RECORD SET:

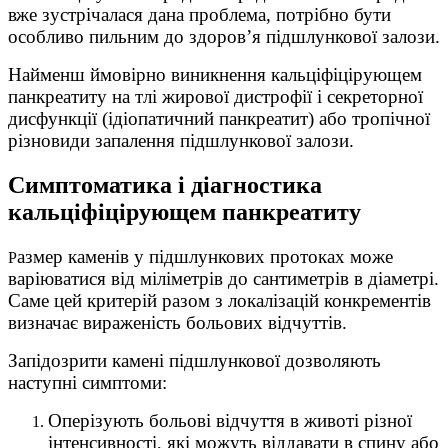
вже зустрічалася дана проблема, потрібно бути
особливо пильним до здоров’я підшлункової залози.
Найменш ймовірно виникнення кальціфіцірующем
панкреатиту на тлі жирової дистрофії і секреторної
дисфункції (ідіопатичний панкреатит) або тропічної
різновиди запалення підшлункової залози.
Симптоматика і діагностика
кальціфіцірующем панкреатиту
азмер каменів у підшлункових протоках може
Р
варіюватися від міліметрів до сантиметрів в діаметрі.
Саме цей критерій разом з локалізацій конкрементів
визначає вираженість больових відчуттів.
Запідозрити камені підшлункової дозволяють
наступні симптоми:
Оперізують больові відчуття в животі різної
інтенсивності, які можуть віддавати в спину або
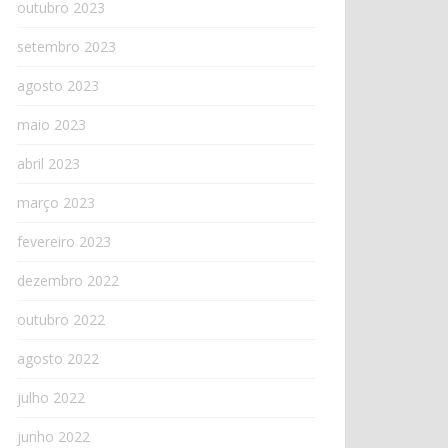
outubro 2023
setembro 2023
agosto 2023
maio 2023
abril 2023
março 2023
fevereiro 2023
dezembro 2022
outubro 2022
agosto 2022
julho 2022
junho 2022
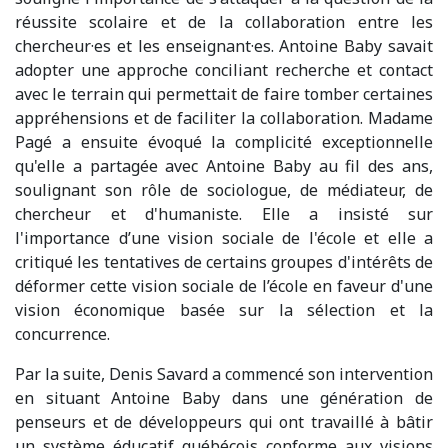
réussite scolaire et de la collaboration entre les
chercheur·es et les enseignant·es. Antoine Baby savait
adopter une approche conciliant recherche et contact
avec le terrain qui permettait de faire tomber certaines
appréhensions et de faciliter la collaboration. Madame
Pagé a ensuite évoqué la complicité exceptionnelle
qu'elle a partagée avec Antoine Baby au fil des ans,
soulignant son rôle de sociologue, de médiateur, de
chercheur et d'humaniste. Elle a insisté sur
l'importance d’une vision sociale de l'école et elle a
critiqué les tentatives de certains groupes d'intérêts de
déformer cette vision sociale de l’école en faveur d'une
vision économique basée sur la sélection et la
concurrence.
Par la suite, Denis Savard a commencé son intervention
en situant Antoine Baby dans une génération de
penseurs et de développeurs qui ont travaillé à bâtir
un système éducatif québécois conforme aux visions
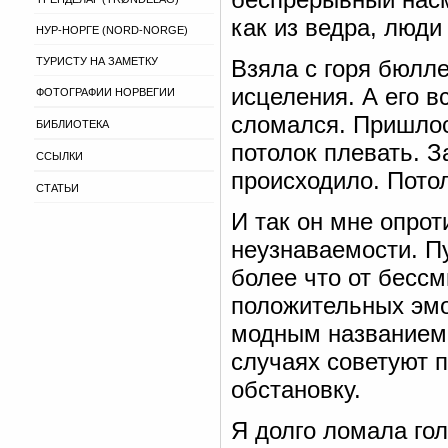
как из ведра, люди
НУР-НОРГЕ (NORD-NORGE)
ТУРИСТУ НА ЗАМЕТКУ
Взяла с горя бюлле
исцеления. А его вс
ФОТОГРАФИИ НОРВЕГИИ
сломался. Пришлос
БИБЛИОТЕКА
потолок плевать. З
ССЫЛКИ
происходило. Пото
СТАТЬИ
И так он мне опрот
неузнаваемости. П
более что от бессм
положительных эмо
модным названием 
случаях советуют 
обстановку.
Я долго ломала гол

PROBLEM TO WORK ON: Write out word for word every line from the line with "adopter une approche" through the final line of the records, both included, skipping the pictures.

YOUR SOLUTION:
adopter une approche conciliant recherche et contact
avec le terrain qui permettait de faire tomber certaines
appréhensions et de faciliter la collaboration. Madame
Pagé a ensuite évoqué la complicité exceptionnelle
qu'elle a partagée avec Antoine Baby au fil des ans,
soulignant son rôle de sociologue, de médiateur, de
chercheur et d'humaniste. Elle a insisté sur
l'importance d’une vision sociale de l'école et elle a
critiqué les tentatives de certains groupes d'intérêts de
déformer cette vision sociale de l’école en faveur d'une
vision économique basée sur la sélection et la
concurrence.
Par la suite, Denis Savard a commencé son intervention
en situant Antoine Baby dans une génération de
penseurs et de développeurs qui ont travaillé à bâtir
un système éducatif québécois conforme aux visions
как из ведра, люди
НУР-НОРГЕ (NORD-NORGE)
ТУРИСТУ НА ЗАМЕТКУ
Взяла с горя бюлле
исцеления. А его вс
ФОТОГРАФИИ НОРВЕГИИ
сломался. Пришлос
БИБЛИОТЕКА
потолок плевать. З
ССЫЛКИ
происходило. Пото
СТАТЬИ
И так он мне опрот
неузнаваемости. П
более что от бессм
положительных эмо
модным названием 
случаях советуют 
обстановку.
Я долго ломала гол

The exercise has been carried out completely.